El conflicto en Medio Oriente ha provocado un aumento en el precio del combustible, lo que está impulsando un incremento en las tarifas aéreas a nivel global. En México, este impacto ya es evidente, con un alza del 13.2% en los precios de los boletos durante marzo, según datos del Instituto Nacional de Estadística y Geografía (Inegi). Las aerolíneas, incluidas las de bajo costo, están ajustando sus tarifas para enfrentar los crecientes costos operativos.
La Asociación Internacional de Transporte Aéreo (IATA) ha advertido que los aumentos en los tiquetes son inevitables debido a la inestabilidad en el precio de los energéticos. Este incremento, impulsado por el barril de petróleo que supera los 100 dólares, ha creado una fuerte presión sobre las aerolíneas, incluso aquellas con mayor demanda, como las que operan en el Caribe Mexicano.

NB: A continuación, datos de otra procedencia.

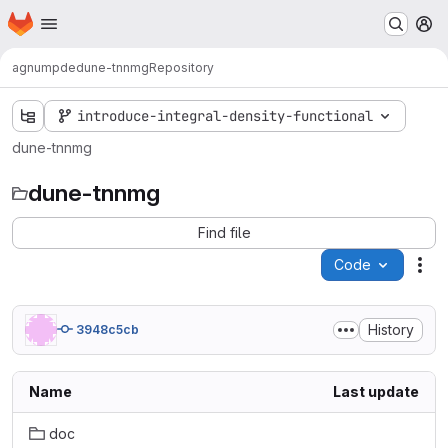
Homepage
Skip to main content
M
agnumpde
dune-tnnmg
Repository
introduce-integral-density-functional
dune-tnnmg
dune-tnnmg
Find file
Code
Act
History
3948c5cb
Name
Last update
doc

Analistas financieros, entre ellos Rodrigo Pastrana Díaz, prevén que esta tendencia alcista continuará en abril. Las aerolíneas de bajo costo están viéndose obligadas a ajustar sus costos operativos entre un 8% y 9%, y en algunas rutas clave podrían aumentar aún más. Esta situación no solo afecta a los consumidores mexicanos, sino que también refleja una crisis global en el sector de la aviación, con implicaciones económicas significativas.
En un contexto de incertidumbre geopolítica, el transporte aéreo se ha convertido en uno de los sectores más vulnerables a los vaivenes del mercado energético. Los expertos advierten que, si el conflicto en Medio Oriente se prolonga, los viajeros podrían enfrentar tarifas aún más altas en los próximos meses, lo que podría afectar tanto el turismo como los negocios a nivel internacional.